BEGIN EXTRACTED DATA

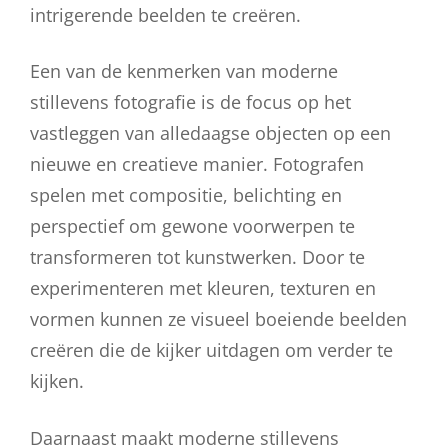
intrigerende beelden te creëren.
Een van de kenmerken van moderne
stillevens fotografie is de focus op het
vastleggen van alledaagse objecten op een
nieuwe en creatieve manier. Fotografen
spelen met compositie, belichting en
perspectief om gewone voorwerpen te
transformeren tot kunstwerken. Door te
experimenteren met kleuren, texturen en
vormen kunnen ze visueel boeiende beelden
creëren die de kijker uitdagen om verder te
kijken.
Daarnaast maakt moderne stillevens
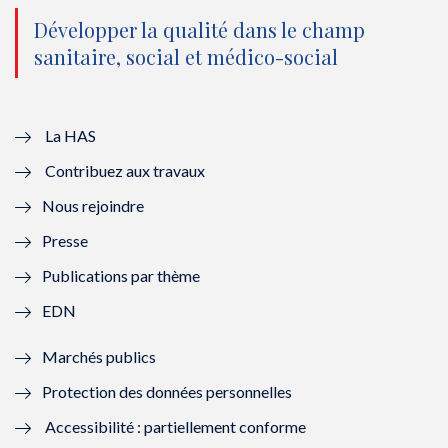
o
n
o
n
Développer la qualité dans le champ
sanitaire, social et médico-social
u
o
u
o
v
u
v
u
e
v
e
v
La HAS
Contribuez aux travaux
l
e
l
e
Nous rejoindre
l
l
l
l
Presse
e
l
e
l
Publications par thème
f
e
f
e
EDN
e
f
e
f
Marchés publics
n
e
n
e
Protection des données personnelles
ê
n
ê
n
Accessibilité : partiellement conforme
t
ê
t
ê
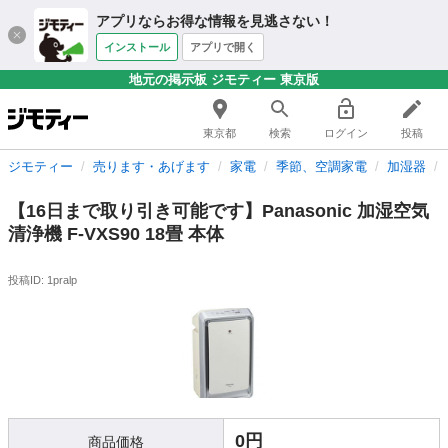
アプリならお得な情報を見逃さない！
インストール
アプリで開く
地元の掲示板 ジモティー 東京版
東京都
検索
ログイン
投稿
ジモティー
売ります・あげます
家電
季節、空調家電
加湿器
【16日まで取り引き可能です】Panasonic 加湿空気
清浄機 F-VXS90 18畳 本体
投稿ID: 1pralp
0円
商品価格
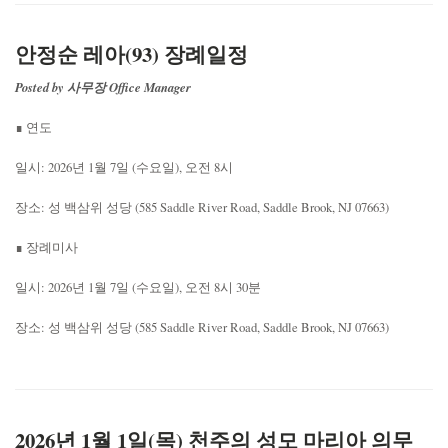
안정순 레아(93) 장례일정
Posted by 사무장 Office Manager
∎ 연도
일시: 2026년 1월 7일 (수요일), 오전 8시
장소: 성 백삼위 성당 (585 Saddle River Road, Saddle Brook, NJ 07663)
∎ 장례미사
일시: 2026년 1월 7일 (수요일), 오전 8시 30분
장소: 성 백삼위 성당 (585 Saddle River Road, Saddle Brook, NJ 07663)
2026년 1월 1일(목) 천주의 성모 마리아 의무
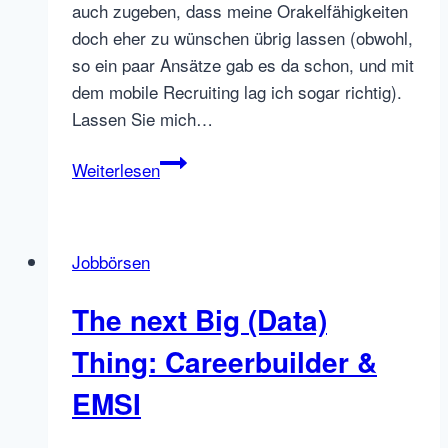
auch zugeben, dass meine Orakelfähigkeiten
doch eher zu wünschen übrig lassen (obwohl,
so ein paar Ansätze gab es da schon, und mit
dem mobile Recruiting lag ich sogar richtig).
Lassen Sie mich…
Der
Weiterlesen
ultimative
Jahres-
Rundumschlag
Jobbörsen
2012
The next Big (Data)
Thing: Careerbuilder &
EMSI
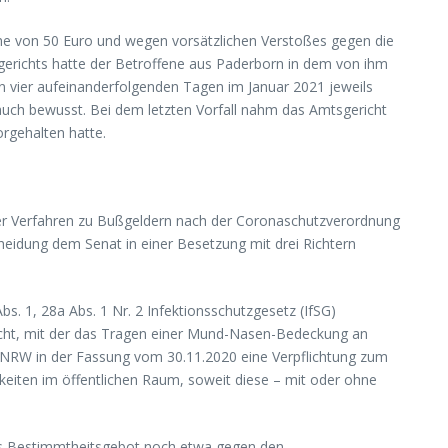
he von 50 Euro und wegen vorsätzlichen Verstoßes gegen die
sgerichts hatte der Betroffene aus Paderborn in dem von ihm
 vier aufeinanderfolgenden Tagen im Januar 2021 jeweils
 auch bewusst. Bei dem letzten Vorfall nahm das Amtsgericht
rgehalten hatte.
derer Verfahren zu Bußgeldern nach der Coronaschutzverordnung
heidung dem Senat in einer Besetzung mit drei Richtern
s. 1, 28a Abs. 1 Nr. 2 Infektionsschutzgesetz (IfSG)
icht, mit der das Tragen einer Mund-Nasen-Bedeckung an
 NRW in der Fassung vom 30.11.2020 eine Verpflichtung zum
eiten im öffentlichen Raum, soweit diese – mit oder ohne
das Bestimmtheitsgebot noch etwa gegen den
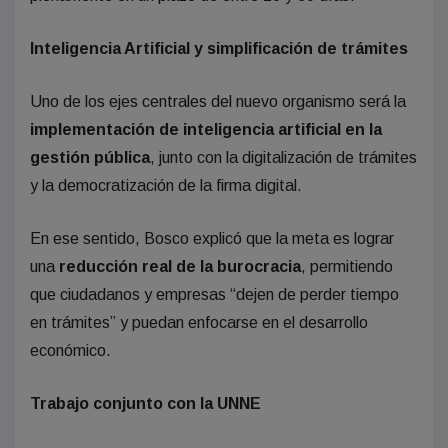
Inteligencia Artificial y simplificación de trámites
Uno de los ejes centrales del nuevo organismo será la
implementación de inteligencia artificial en la
gestión pública
, junto con la digitalización de trámites
y la democratización de la firma digital.
En ese sentido, Bosco explicó que la meta es lograr
una
reducción real de la burocracia
, permitiendo
que ciudadanos y empresas “dejen de perder tiempo
en trámites” y puedan enfocarse en el desarrollo
económico.
Trabajo conjunto con la UNNE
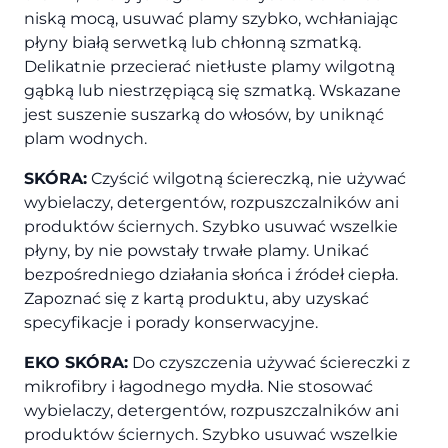
niską mocą, usuwać plamy szybko, wchłaniając
płyny białą serwetką lub chłonną szmatką.
Delikatnie przecierać nietłuste plamy wilgotną
gąbką lub niestrzępiącą się szmatką. Wskazane
jest suszenie suszarką do włosów, by uniknąć
plam wodnych.
SKÓRA:
Czyścić wilgotną ściereczką, nie używać
wybielaczy, detergentów, rozpuszczalników ani
produktów ściernych. Szybko usuwać wszelkie
płyny, by nie powstały trwałe plamy. Unikać
bezpośredniego działania słońca i źródeł ciepła.
Zapoznać się z kartą produktu, aby uzyskać
specyfikacje i porady konserwacyjne.
EKO SKÓRA:
Do czyszczenia używać ściereczki z
mikrofibry i łagodnego mydła. Nie stosować
wybielaczy, detergentów, rozpuszczalników ani
produktów ściernych. Szybko usuwać wszelkie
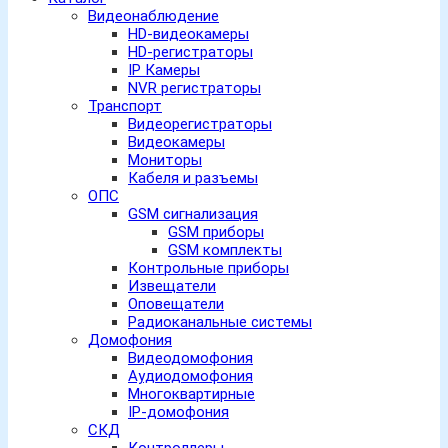
Видеонаблюдение
HD-видеокамеры
HD-регистраторы
IP Камеры
NVR регистраторы
Транспорт
Видеорегистраторы
Видеокамеры
Мониторы
Кабеля и разъемы
ОПС
GSM сигнализация
GSM приборы
GSM комплекты
Контрольные приборы
Извещатели
Оповещатели
Радиоканальные системы
Домофония
Видеодомофония
Аудиодомофония
Многоквартирные
IP-домофония
СКД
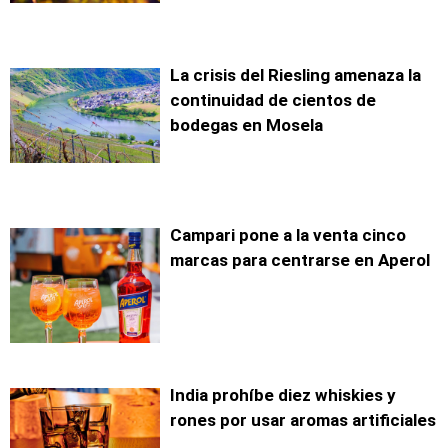
La crisis del Riesling amenaza la
continuidad de cientos de
bodegas en Mosela
Campari pone a la venta cinco
marcas para centrarse en Aperol
India prohíbe diez whiskies y
rones por usar aromas artificiales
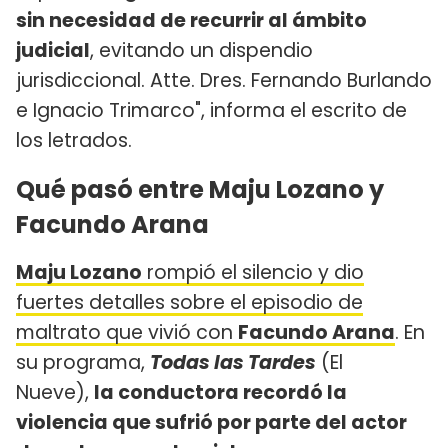
sin necesidad de recurrir al ámbito
judicial
, evitando un dispendio
jurisdiccional. Atte. Dres. Fernando Burlando
e Ignacio Trimarco", informa el escrito de
los letrados.
Qué pasó entre Maju Lozano y
Facundo Arana
Maju Lozano
rompió el silencio y dio
fuertes detalles sobre el episodio de
maltrato que vivió con
Facundo Arana
. En
su programa,
Todas las Tardes
(El
Nueve),
la conductora recordó la
violencia que sufrió por parte del actor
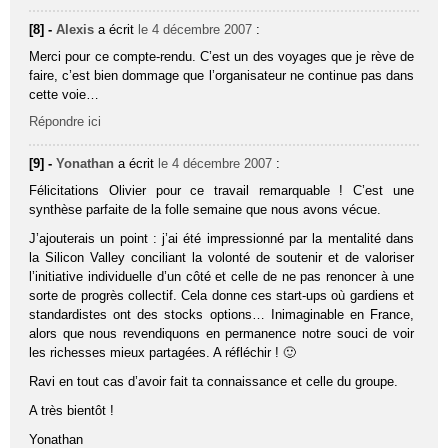
[8] -
Alexis
a écrit
le 4 décembre 2007
:
Merci pour ce compte-rendu. C’est un des voyages que je rève de
faire, c’est bien dommage que l’organisateur ne continue pas dans
cette voie…
Répondre ici
[9] -
Yonathan
a écrit
le 4 décembre 2007
:
Félicitations Olivier pour ce travail remarquable ! C’est une
synthèse parfaite de la folle semaine que nous avons vécue.
J’ajouterais un point : j’ai été impressionné par la mentalité dans
la Silicon Valley conciliant la volonté de soutenir et de valoriser
l’initiative individuelle d’un côté et celle de ne pas renoncer à une
sorte de progrès collectif. Cela donne ces start-ups où gardiens et
standardistes ont des stocks options… Inimaginable en France,
alors que nous revendiquons en permanence notre souci de voir
les richesses mieux partagées. A réfléchir ! 🙂
Ravi en tout cas d’avoir fait ta connaissance et celle du groupe.
A très bientôt !
Yonathan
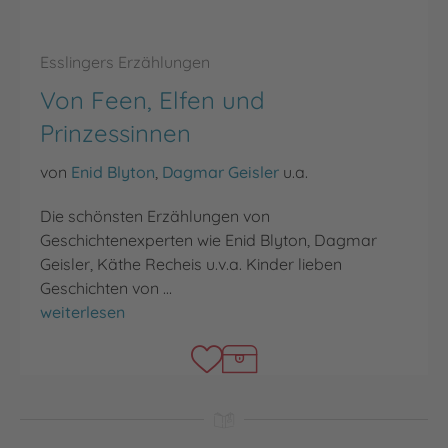
Esslingers Erzählungen
Von Feen, Elfen und
Prinzessinnen
von
Enid Blyton
,
Dagmar Geisler
u.a.
Die schönsten Erzählungen von
Geschichtenexperten wie Enid Blyton, Dagmar
Geisler, Käthe Recheis u.v.a. Kinder lieben
Geschichten von …
Von Feen, Elfen und Prinzessinnen
weiterlesen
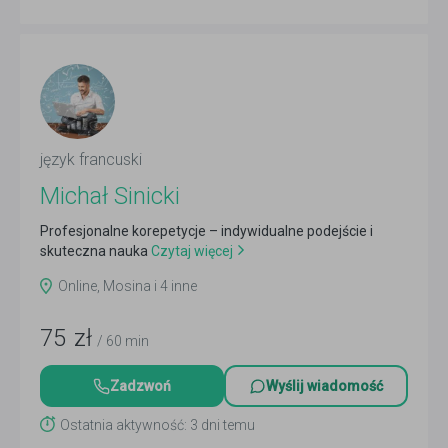
język francuski
Michał Sinicki
Profesjonalne korepetycje – indywidualne podejście i
skuteczna nauka
Czytaj więcej
Online, Mosina i 4 inne
75
zł
/ 60 min
Zadzwoń
Wyślij wiadomość
Ostatnia aktywność: 3 dni temu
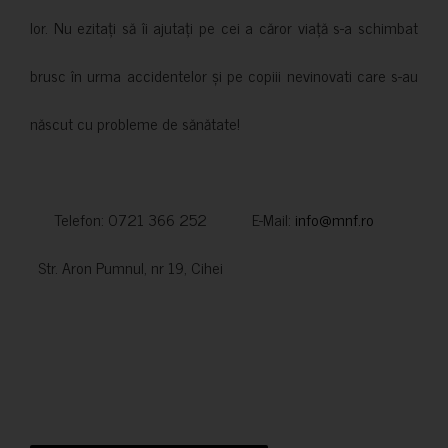
lor. Nu ezitați să îi ajutați pe cei a căror viață s-a schimbat
brusc în urma accidentelor și pe copiii nevinovati care s-au
născut cu probleme de sănătate!
Telefon: 0721 366 252 E-Mail:
info@mnf.ro
Str. Aron Pumnul, nr 19, Cihei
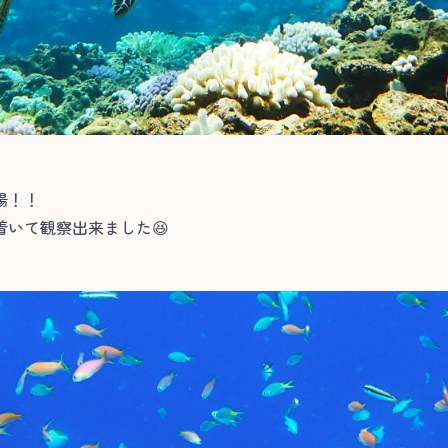
場！！
いて観察出来ました😆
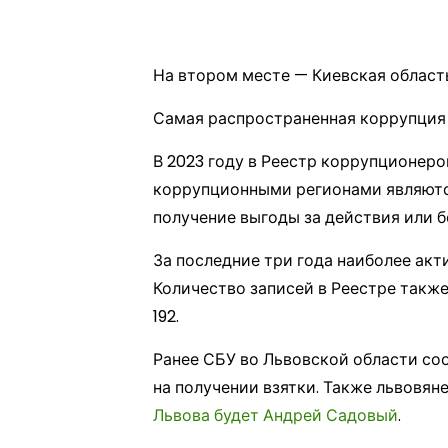
На втором месте — Киевская область (
Самая распространенная коррупция в
В 2023 году в Реестр коррупционеров
коррупционными регионами являются
получение выгоды за действия или б
За последние три года наиболее ак
Количество записей в Реестре также 
192.
Ранее СБУ во Львовской области со
на получении взятки. Также львовян
Львова будет Андрей Садовый
.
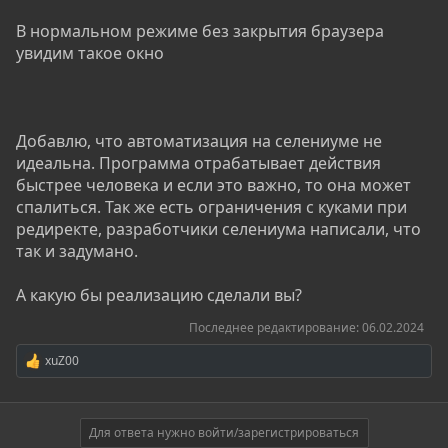
В нормальном режиме без закрытия браузера
увидим такое окно
Добавлю, что автоматизация на селениуме не
идеальна. Программа отрабатывает действия
быстрее человека и если это важно, то она может
спалиться. Так же есть ограничения с куками при
редиректе, разработчики селениума написали, что
так и задумано.
А какую бы реализацию сделали вы?
Последнее редактирование:
06.02.2024
xuZ00
Р
е
а
к
ц
Для ответа нужно войти/зарегистрироваться
и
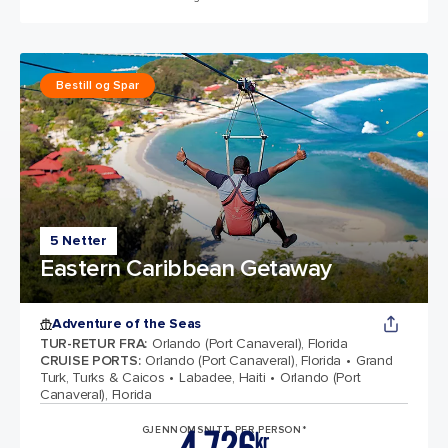
Bestill og Spar
5 Netter
Eastern Caribbean Getaway
Adventure of the Seas
TUR-RETUR FRA
:
Orlando (Port Canaveral), Florida
CRUISE PORTS
:
Orlando (Port Canaveral), Florida
Grand
Turk, Turks & Caicos
Labadee, Haiti
Orlando (Port
Canaveral), Florida
GJENNOMSNITT PER PERSON*
kr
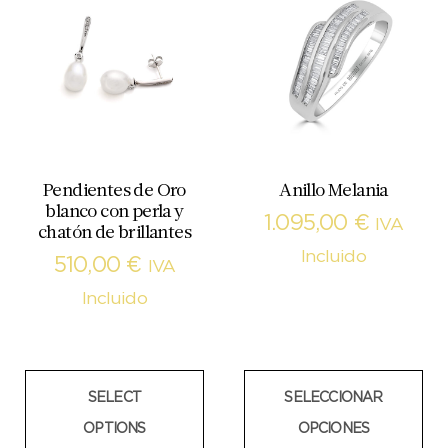
Pendientes de Oro
Anillo Melania
blanco con perla y
1.095,00
€
IVA
chatón de brillantes
Incluido
510,00
€
IVA
Incluido
SELECT
SELECCIONAR
OPTIONS
OPCIONES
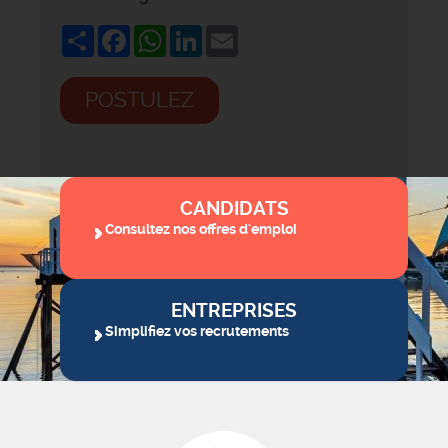
Share
Facebook
WhatsApp
LinkedIn
Email
POSTULEZ
CANDIDATS
Consultez nos offres d'emploi
ENTREPRISES
Simplifiez vos recrutements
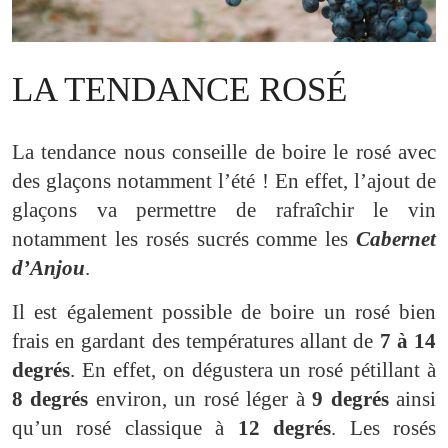
LA TENDANCE ROSÉ
La tendance nous conseille de boire le rosé avec
des glaçons notamment l’été ! En effet, l’ajout de
glaçons va permettre de rafraîchir le vin
notamment les rosés sucrés comme les
Cabernet
d’Anjou
.
Il est également possible de boire un rosé bien
frais en gardant des températures allant de
7 à 14
degrés
. En effet, on dégustera un rosé pétillant à
8 degrés
environ, un rosé léger à
9 degrés
ainsi
qu’un rosé classique à
12 degrés
. Les rosés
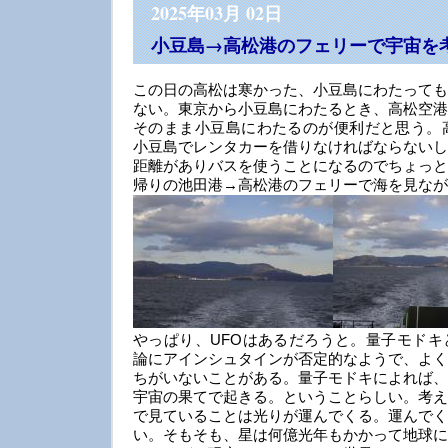
2025年03月 02日
小豆島→高松港のフェリーで宇宙を
この日の高松は寒かった、小豆島にわたっても
ない。東京から小豆島にわたるとき、高松空港
そのまま小豆島にわたるのが便利だと思う。高
小豆島でレンタカーを借りなければならないし
距離がありバスを使うことになるのでちょっと
帰りの池田港→高松港のフェリーで海を見なが
やっぱり、UFOはあるだろうと。量子モドキ
論にアインシュタインが否定的なようで、よく
ちがいないことがある。量子モドキによれば、
宇宙の果てで起きる。ということらしい。考え
で見ていることは光りが運んでくる。運んでく
い。そもそも、星は何億光年もかかって地球に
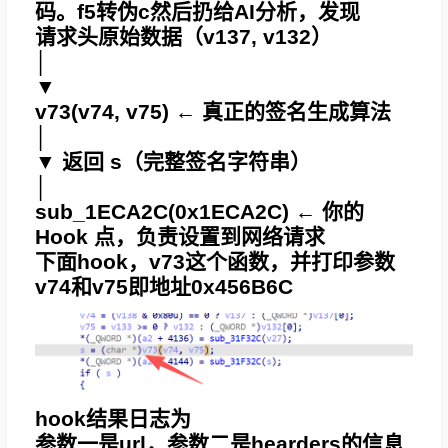
码。f5转伪c然后扔给AI分析，发现
请求头原始数据（v137, v132）
│
▼
v73(v74, v75) ← 真正的签名生成算法
│
▼ 返回 s（完整签名字符串）
│
sub_1ECA2C(0x1ECA2C) ← 你的
Hook 点，负责设置到网络请求
下面hook，v73这个函数，并打印参数
v74和v75即地址0x456B6C
hook结果日志为
参数一是url，参数二是hearders的信息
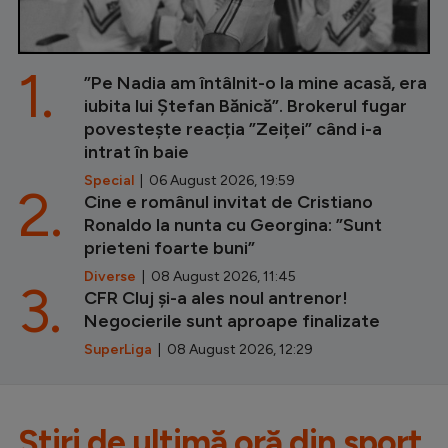
1.
”Pe Nadia am întâlnit-o la mine acasă, era
iubita lui Ștefan Bănică”. Brokerul fugar
povestește reacția ”Zeiței” când i-a
intrat în baie
Special
| 06 August 2026, 19:59
2.
Cine e românul invitat de Cristiano
Ronaldo la nunta cu Georgina: ”Sunt
prieteni foarte buni”
Diverse
| 08 August 2026, 11:45
3.
CFR Cluj și-a ales noul antrenor!
Negocierile sunt aproape finalizate
SuperLiga
| 08 August 2026, 12:29
Știri de ultimă oră din sport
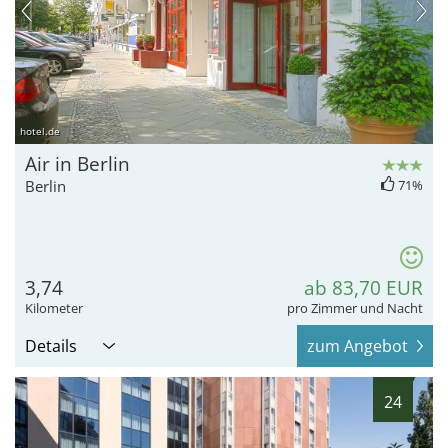
hotel.de
Air in Berlin
Berlin
71%
3,74
ab 83,70 EUR
Kilometer
pro Zimmer und Nacht
Details
zum Angebot
24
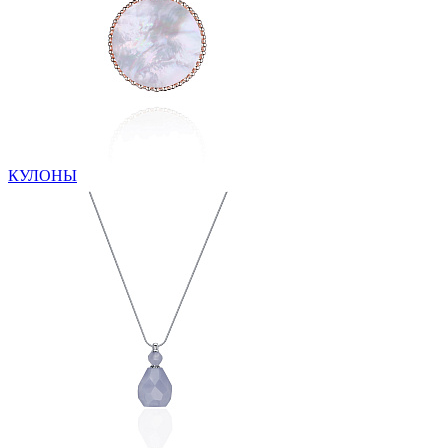
КУЛОНЫ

END EXTRACTED DATA

• [DESCRIPTION OF THE TASK]: Please output the lines above beginning at the line with "Ravi en tout" and ending after the line with "skuteczna nauka", precisely as written and with no pictures.

• [ANSWER SPACE]:
Ravi en tout cas d’avoir fait ta connaissance et celle du groupe.
A très bientôt !
Yonathan
Esslingers Erzählungen
Von Feen, Elfen und
Prinzessinnen
von
Enid Blyton
,
Dagmar Geisler
u.a.
Die schönsten Erzählungen von
Geschichtenexperten wie Enid Blyton, Dagmar
Geisler, Käthe Recheis u.v.a. Kinder lieben
Geschichten von …
Von Feen, Elfen und Prinzessinnen
weiterlesen
język francuski
Michał Sinicki
Profesjonalne korepetycje – indywidualne podejście i
skuteczna nauka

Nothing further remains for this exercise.